Depois, uma novidade: a tentativa de remediar as dívidas sociais e econômicas das duas décadas perdidas e de lidar com frustrações democráticas em relação à justiça e à história argentina. Foram os tempos de Néstor e Cristina Fernández de Kirchner, ciclo que não acabou em desencanto é importante dizer que diferentemente dos dois primeiros, o ciclo do casal K não acabou em frustração, mas sim em polarização política e grieta. Trata-se de palavra em espanhol que significa fenda, fissura ou fosso usada para denominar as manifestações cotidianas dessa polarização.
Conflito de classe
Trata-se de uma aberta divisão social e conflito de classe, recriando, por assim dizer, a velha antinomia da política argentina entre simploriamente “peronistas” e “gorilas”. Ou seja, há uma recriação da amálgama dos três peronismos definidos pelo sociólogo Ricardo Sidicaro (o das elites políticas, o dos sindicatos e o da juventude). Ela se materializa na oposição entre Néstor e Cristina, duas lideranças de poderoso carisma, versus a velha e sempre recriada aliança entre elites econômicas (majoritariamente agropecuárias e financeiras) e os setores médios que perderam com o ciclo redistributivo dos governos Kirchner.
É grande o contraste com o ciclo atual de Mauricio Macri. Temos um período que, segundo as pesquisas, parece desembocar no tom de “frustração” ou desencanto como nos dois primeiros ciclos da era pós-ditadura (Menem e De la Rúa). Se isso significará ou não a volta de Cristina e a extensão, em consequência, das políticas soberanistas, só as urnas de outubro dirão.
Analiso, a seguir, três dimensões (econômica, política e social) interligadas da realidade Argentina. Tento compreender o teor do problema atual e avaliar possíveis caminhos, assim como os impactos que podem ter para a região e para o Brasil, em particular, de uma perspectiva de construção do campo popular.
- Economia
Mauricio Macri chegou à presidência da Argentina com um discurso abertamente neoliberal e de crítica aos pilares da gestão econômica kirchnerista, baseada no que aqui chamo de soberanismo.

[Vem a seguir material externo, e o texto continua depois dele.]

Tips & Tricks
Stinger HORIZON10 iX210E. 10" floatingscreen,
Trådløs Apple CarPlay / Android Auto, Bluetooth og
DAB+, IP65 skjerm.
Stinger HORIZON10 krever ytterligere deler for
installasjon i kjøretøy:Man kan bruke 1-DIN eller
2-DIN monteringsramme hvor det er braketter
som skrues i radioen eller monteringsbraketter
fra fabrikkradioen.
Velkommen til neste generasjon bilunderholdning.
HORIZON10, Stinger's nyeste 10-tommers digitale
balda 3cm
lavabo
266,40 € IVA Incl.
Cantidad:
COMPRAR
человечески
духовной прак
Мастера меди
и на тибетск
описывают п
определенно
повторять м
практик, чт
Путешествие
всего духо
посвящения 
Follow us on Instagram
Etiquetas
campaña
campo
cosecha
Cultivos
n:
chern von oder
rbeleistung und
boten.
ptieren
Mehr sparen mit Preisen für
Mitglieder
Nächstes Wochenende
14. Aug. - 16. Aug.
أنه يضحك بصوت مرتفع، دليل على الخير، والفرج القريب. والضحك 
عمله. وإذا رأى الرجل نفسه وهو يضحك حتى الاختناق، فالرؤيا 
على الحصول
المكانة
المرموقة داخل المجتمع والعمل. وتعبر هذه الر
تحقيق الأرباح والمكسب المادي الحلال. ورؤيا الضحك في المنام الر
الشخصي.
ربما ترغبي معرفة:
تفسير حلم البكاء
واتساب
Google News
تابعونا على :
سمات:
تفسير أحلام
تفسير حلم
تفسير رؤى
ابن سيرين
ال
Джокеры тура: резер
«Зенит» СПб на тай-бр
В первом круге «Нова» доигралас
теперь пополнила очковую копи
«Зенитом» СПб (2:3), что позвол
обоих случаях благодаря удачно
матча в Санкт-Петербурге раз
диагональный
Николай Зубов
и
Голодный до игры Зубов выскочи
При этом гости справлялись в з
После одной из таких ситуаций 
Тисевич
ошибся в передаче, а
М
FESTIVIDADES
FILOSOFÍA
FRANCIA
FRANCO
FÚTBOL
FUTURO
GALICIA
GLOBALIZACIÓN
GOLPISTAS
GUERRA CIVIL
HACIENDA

No jargão dos economistas, isso significa um conjunto de medidas heterodoxas inspiradas por um desenvolvimentismo nacional com forte preocupação social (na Argentina, diferentemente do Brasil, o elemento ambiental ainda é menos desenvolvido).
O final do período CFK, há quatro anos, coincide com a aceleração da recessão nos países da região, queda dos preços das commodities e dificuldades para recuperar níveis sustentáveis de crescimento econômico, forte pressão cambial, ameaças de inflação e desaceleração econômica em geral.

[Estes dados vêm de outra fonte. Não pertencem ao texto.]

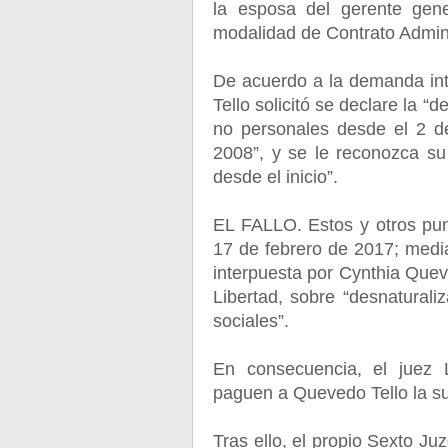
la esposa del gerente gene
modalidad de Contrato Admini
De acuerdo a la demanda in
Tello solicitó se declare la “
no personales desde el 2 d
2008”, y se le reconozca su
desde el inicio”.
EL FALLO. Estos y otros punto
17 de febrero de 2017; medi
interpuesta por Cynthia Quev
Libertad, sobre “desnaturali
sociales”.
En consecuencia, el juez
paguen a Quevedo Tello la s
Tras ello, el propio Sexto Ju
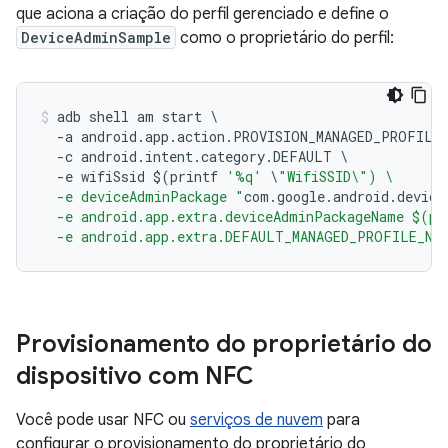
que aciona a criação do perfil gerenciado e define o
DeviceAdminSample
como o proprietário do perfil:
adb shell am start 
\
-
a android
.
app
.
action
.
PROVISION_MANAGED_PROFILE
-
c android
.
intent
.
category
.
DEFAULT 
\
-
e wifiSsid $
(
printf 
'%q'
\
"WifiSSID\") \
  -e deviceAdminPackage "
com
.
google
.
android
.
device
  -e android.app.extra.deviceAdminPackageName $(pr
  -e android.app.extra.DEFAULT_MANAGED_PROFILE_NA
Provisionamento do proprietário do
dispositivo com NFC
Você pode usar NFC ou
serviços de nuvem
para
configurar o provisionamento do proprietário do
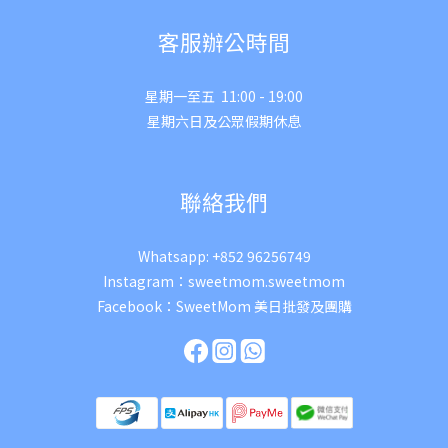
客服辦公時間
星期一至五 11:00 - 19:00
星期六日及公眾假期休息
聯絡我們
Whatsapp:
+852 96256749
Instagram：
sweetmom.sweetmom
Facebook：
SweetMom 美日批發及團購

O novo presidente, eleito pela legenda Cambiemos, prometeu a redução das “retenções às exportações” (eliminar o imposto de exportação de trigo, milho e carne e reduzir de 35% para 30% o da soja), a liberação do câmbio, a negociação com os “fundos abutres” (Lei nº 27.249) e a “volta da Argentina ao mundo”. Além disso, alardeou a eliminação de entraves para as importações, o fim dos subsídios aos serviços públicos e a criação de um ambiente favorável para uma onda de investimentos externos no país. Macri prometeu e cumpriu.

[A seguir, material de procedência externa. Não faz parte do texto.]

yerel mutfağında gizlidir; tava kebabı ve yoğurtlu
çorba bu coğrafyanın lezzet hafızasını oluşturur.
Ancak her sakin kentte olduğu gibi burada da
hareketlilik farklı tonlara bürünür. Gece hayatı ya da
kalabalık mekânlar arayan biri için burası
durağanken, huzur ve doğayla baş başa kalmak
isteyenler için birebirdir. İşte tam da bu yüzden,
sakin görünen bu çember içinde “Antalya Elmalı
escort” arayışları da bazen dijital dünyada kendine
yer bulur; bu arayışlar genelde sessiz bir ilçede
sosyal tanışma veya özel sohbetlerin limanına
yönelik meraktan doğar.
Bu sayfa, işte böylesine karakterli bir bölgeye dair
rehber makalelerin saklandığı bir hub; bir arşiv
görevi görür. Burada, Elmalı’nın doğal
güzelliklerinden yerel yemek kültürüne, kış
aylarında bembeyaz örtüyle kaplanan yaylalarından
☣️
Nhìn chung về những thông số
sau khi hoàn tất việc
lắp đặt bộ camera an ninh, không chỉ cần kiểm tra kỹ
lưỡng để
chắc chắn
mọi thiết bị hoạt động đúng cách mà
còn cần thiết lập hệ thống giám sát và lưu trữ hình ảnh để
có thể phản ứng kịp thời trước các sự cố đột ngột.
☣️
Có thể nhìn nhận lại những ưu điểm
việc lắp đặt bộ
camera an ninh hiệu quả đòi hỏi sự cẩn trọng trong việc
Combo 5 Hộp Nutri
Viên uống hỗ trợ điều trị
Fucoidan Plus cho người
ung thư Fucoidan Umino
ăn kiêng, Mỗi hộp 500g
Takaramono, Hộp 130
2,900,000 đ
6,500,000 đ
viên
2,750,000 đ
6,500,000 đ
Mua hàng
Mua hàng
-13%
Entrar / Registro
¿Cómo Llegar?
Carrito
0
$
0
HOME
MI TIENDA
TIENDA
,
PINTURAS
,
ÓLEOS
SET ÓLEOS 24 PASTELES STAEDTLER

Porém, as medidas não deram certo e as garantias oferecidas ao capital para ir à Argentina nunca foram suficientes para reativar a economia.
Fracasso do receituário
Se há uma coisa que a Argentina de Macri prova é que o receituário neoliberal de desregulação e de Estado mínimo fracassa na tentativa de redinamizar uma economia. O panorama se vê agravado por serem medidas de altíssimo custo social que, no caso, não foi compensado pelo suposto crescimento sistêmico da economia.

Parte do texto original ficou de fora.